(Stored entries)
++++
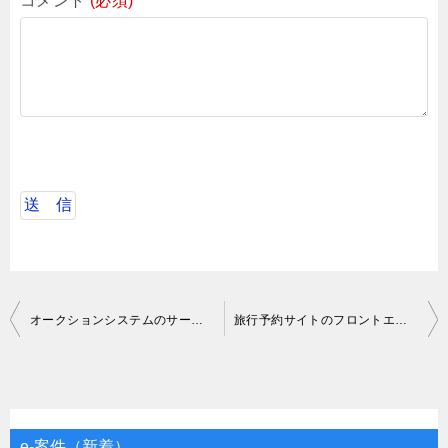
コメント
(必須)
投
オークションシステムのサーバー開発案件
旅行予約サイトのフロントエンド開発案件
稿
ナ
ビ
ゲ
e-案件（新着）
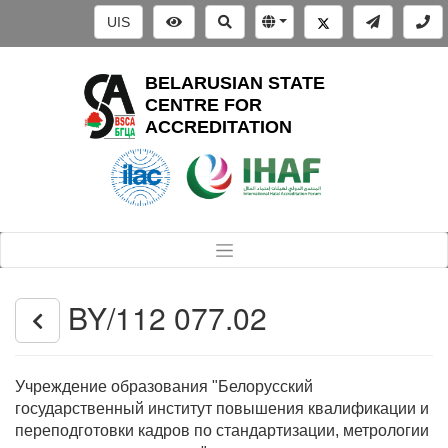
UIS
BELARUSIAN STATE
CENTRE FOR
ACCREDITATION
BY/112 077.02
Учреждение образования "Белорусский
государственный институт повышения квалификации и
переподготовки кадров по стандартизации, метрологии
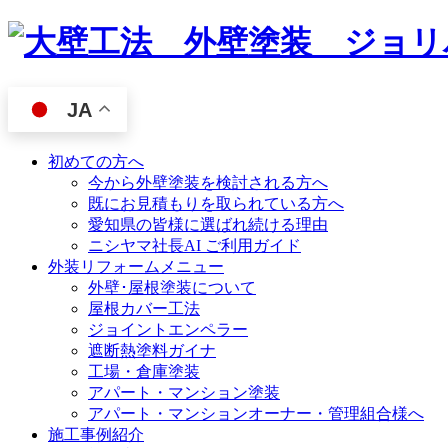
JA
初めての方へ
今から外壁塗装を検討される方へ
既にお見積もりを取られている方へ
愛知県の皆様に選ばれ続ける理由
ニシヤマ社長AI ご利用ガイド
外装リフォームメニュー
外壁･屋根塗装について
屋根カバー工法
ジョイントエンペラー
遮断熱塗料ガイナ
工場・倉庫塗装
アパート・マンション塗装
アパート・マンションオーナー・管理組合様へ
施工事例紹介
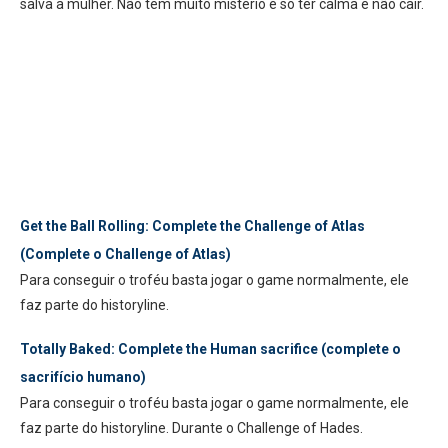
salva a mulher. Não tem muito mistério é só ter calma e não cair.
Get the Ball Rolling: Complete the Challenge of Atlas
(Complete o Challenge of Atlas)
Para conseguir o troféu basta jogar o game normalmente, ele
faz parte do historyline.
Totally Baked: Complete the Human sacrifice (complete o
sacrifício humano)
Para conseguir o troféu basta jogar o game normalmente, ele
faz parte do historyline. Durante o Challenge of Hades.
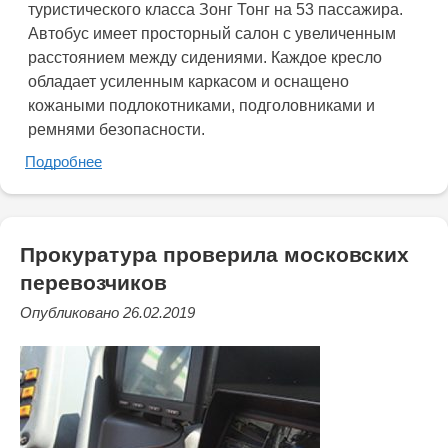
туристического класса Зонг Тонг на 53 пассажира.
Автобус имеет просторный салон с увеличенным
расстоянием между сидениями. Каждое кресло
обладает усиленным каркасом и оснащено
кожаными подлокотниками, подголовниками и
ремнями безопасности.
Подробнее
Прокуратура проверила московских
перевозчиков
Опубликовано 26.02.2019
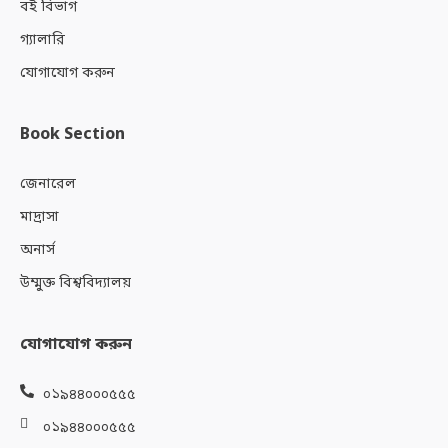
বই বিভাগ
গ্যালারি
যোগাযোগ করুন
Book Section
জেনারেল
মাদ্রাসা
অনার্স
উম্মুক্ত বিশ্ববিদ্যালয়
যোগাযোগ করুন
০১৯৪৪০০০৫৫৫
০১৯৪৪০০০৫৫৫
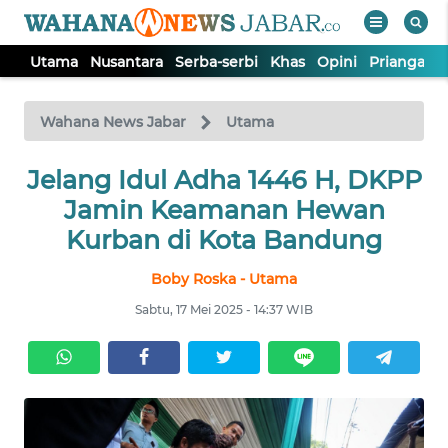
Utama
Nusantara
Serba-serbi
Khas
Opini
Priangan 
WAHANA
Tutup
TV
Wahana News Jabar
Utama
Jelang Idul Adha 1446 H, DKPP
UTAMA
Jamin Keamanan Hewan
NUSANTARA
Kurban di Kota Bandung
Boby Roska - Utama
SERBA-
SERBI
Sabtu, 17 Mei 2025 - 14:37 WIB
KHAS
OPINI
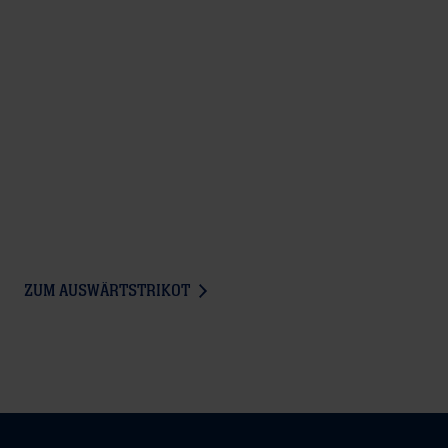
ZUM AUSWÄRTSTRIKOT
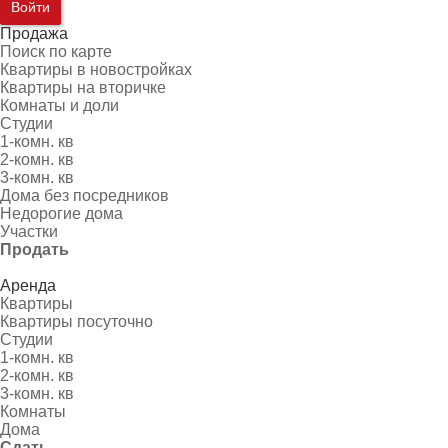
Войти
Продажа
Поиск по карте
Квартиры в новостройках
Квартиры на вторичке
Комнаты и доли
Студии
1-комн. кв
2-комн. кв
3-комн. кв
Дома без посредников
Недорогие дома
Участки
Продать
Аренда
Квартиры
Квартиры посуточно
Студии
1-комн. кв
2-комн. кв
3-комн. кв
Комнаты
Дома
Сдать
++++
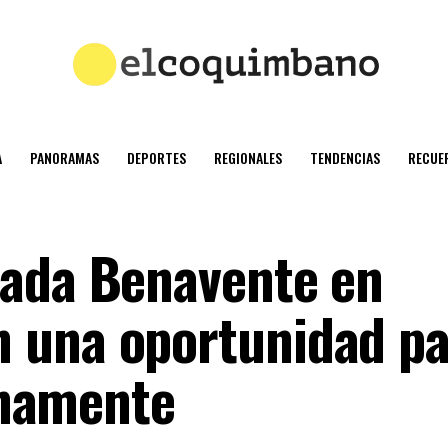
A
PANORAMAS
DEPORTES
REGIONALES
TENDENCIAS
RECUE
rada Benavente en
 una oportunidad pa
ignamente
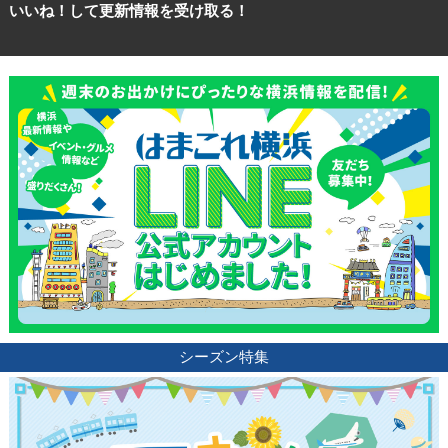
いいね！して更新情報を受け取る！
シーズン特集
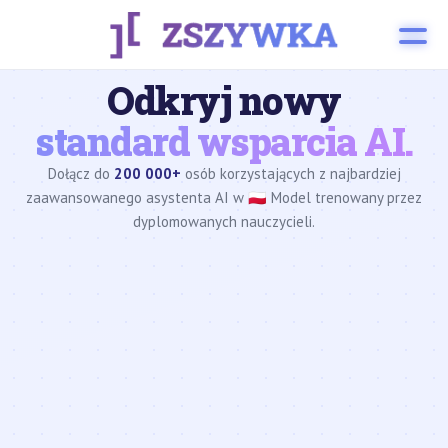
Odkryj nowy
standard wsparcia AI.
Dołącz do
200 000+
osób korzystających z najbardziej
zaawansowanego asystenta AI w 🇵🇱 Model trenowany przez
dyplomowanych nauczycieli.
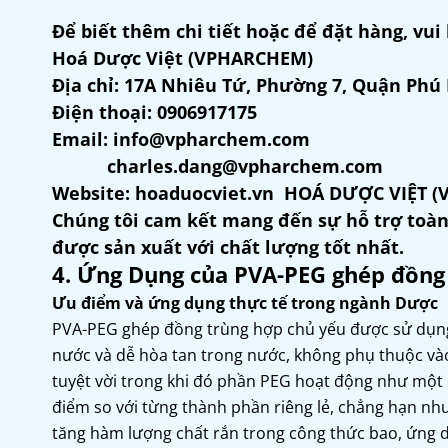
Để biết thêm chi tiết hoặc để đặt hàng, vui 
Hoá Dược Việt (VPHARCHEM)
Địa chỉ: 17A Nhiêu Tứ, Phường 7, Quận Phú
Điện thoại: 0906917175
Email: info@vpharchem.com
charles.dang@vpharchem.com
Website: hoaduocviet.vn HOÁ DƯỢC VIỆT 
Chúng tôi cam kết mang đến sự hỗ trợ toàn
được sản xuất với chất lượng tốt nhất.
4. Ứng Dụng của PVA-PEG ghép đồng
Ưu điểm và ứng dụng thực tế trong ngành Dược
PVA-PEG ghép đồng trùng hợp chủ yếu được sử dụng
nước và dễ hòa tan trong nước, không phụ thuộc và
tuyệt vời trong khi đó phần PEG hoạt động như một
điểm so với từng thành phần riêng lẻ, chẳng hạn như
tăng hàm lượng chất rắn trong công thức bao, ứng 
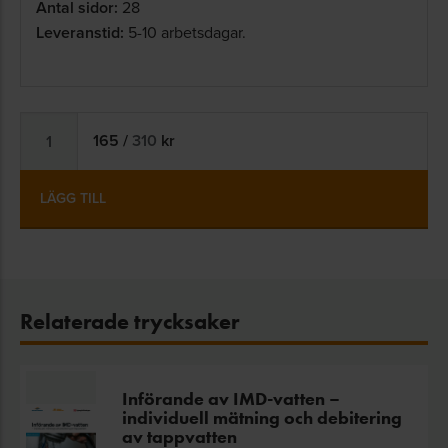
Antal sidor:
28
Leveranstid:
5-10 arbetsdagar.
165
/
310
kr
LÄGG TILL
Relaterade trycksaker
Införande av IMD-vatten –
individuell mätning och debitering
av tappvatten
++++
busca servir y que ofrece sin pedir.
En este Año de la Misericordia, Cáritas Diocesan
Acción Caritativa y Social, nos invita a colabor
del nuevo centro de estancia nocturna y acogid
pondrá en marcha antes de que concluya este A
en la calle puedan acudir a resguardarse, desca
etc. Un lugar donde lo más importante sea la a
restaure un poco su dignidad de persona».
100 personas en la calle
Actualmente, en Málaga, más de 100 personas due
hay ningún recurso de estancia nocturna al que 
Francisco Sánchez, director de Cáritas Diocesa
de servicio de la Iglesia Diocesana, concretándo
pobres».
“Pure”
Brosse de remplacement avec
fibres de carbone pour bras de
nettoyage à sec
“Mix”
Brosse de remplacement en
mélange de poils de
++++
--- What the task requires ---
Find how many lines above include "điểm", then write only that count.

--- Written answer ---
2